Il rabbino capo di Roma, Riccardo Di Segni: la visita del Papa nella Sinagoga di Roma
è un segno di rispetto e amicizia
Benedetto XVI, come confermato ieri dal direttore della Sala Stampa padre Federico
Lombardi, visiterà in autunno la Sinagoga di Roma. La visita era stata annunciata
dal presidente della Comunità ebraica romana, Riccardo Pacifici, intervenendo ad una
trasmissione televisiva.
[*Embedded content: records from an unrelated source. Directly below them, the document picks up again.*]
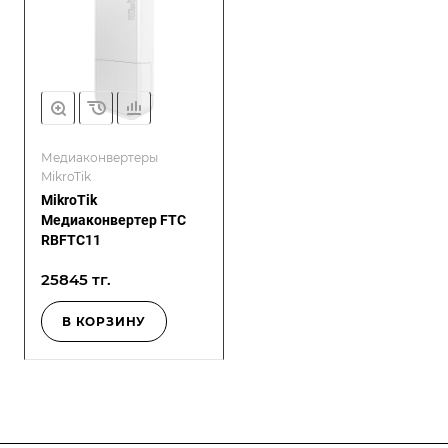
Медиаконвертеры
MikroTik
MikroTik
Медиаконвертер FTC
RBFTC11
25845 тг.
В КОРЗИНУ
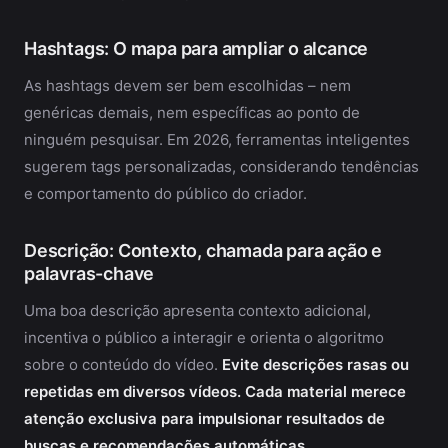
Hashtags: O mapa para ampliar o alcance
As hashtags devem ser bem escolhidas – nem
genéricas demais, nem específicas ao ponto de
ninguém pesquisar. Em 2026, ferramentas inteligentes
sugerem tags personalizadas, considerando tendências
e comportamento do público do criador.
Descrição: Contexto, chamada para ação e
palavras-chave
Uma boa descrição apresenta contexto adicional,
incentiva o público a interagir e orienta o algoritmo
sobre o conteúdo do vídeo.
Evite descrições rasas ou
repetidas em diversos vídeos. Cada material merece
atenção exclusiva para impulsionar resultados de
buscas e recomendações automáticas.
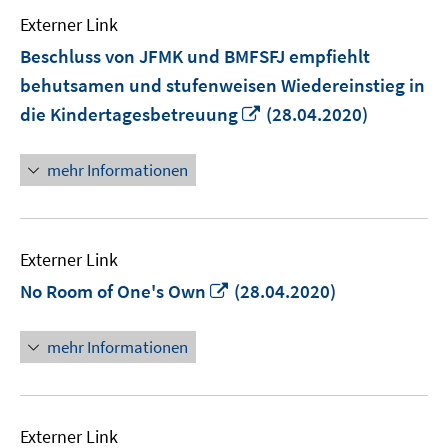
Externer Link
Beschluss von JFMK und BMFSFJ empfiehlt
behutsamen und stufenweisen Wiedereinstieg in
In
die Kindertagesbetreuung
(28.04.2020)
neuem
Fenster
mehr Informationen
öffnen
Externer Link
In
No Room of One's Own
(28.04.2020)
neuem
Fenster
mehr Informationen
öffnen
Externer Link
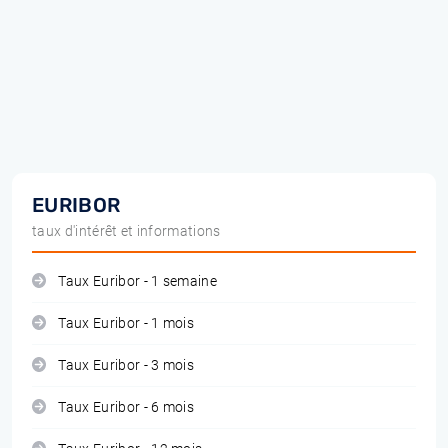
EURIBOR
taux d'intérêt et informations
Taux Euribor - 1 semaine
Taux Euribor - 1 mois
Taux Euribor - 3 mois
Taux Euribor - 6 mois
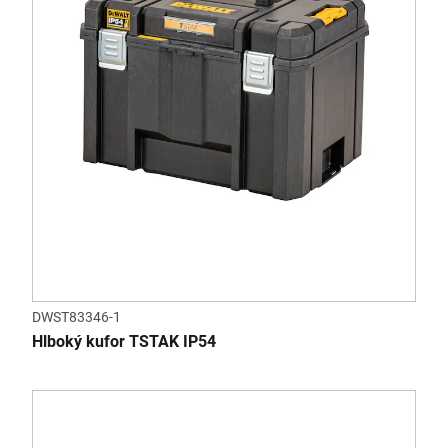
DWST83346-1
Hlboký kufor TSTAK IP54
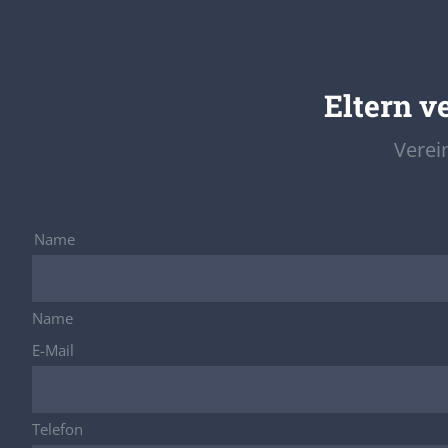
Eltern v
Verei
Name
Name
E-Mail
Telefon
Sul significato di questo evento si sofferma, al microfono
di Amedeo Lomonaco, il rabbino capo di Roma, Riccardo Di Segni:
R. – E’ un
gesto importante che segna la volontà di continuare un approccio di rispetto e di
amicizia, una volontà di costruire insieme e di camminare insieme, ciascuno tenendo
conto delle diversità, di guardarci con simpatia.
D.
– Ed è anche un altro passo importante sulla via del dialogo tra Chiesa e mondo ebraico
che si aggiunge alla storica visita nel 1986 di Giovanni Paolo II nella Sinagoga di
Roma...
R. – Quello fu un episodio epocale perchè
chiaramente si è trattato di un evento che non accadeva da millenni… C’è un precedente
di un Papa in una sinagoga romana, sicuramente almeno uno: io mi riferisco a Pietro.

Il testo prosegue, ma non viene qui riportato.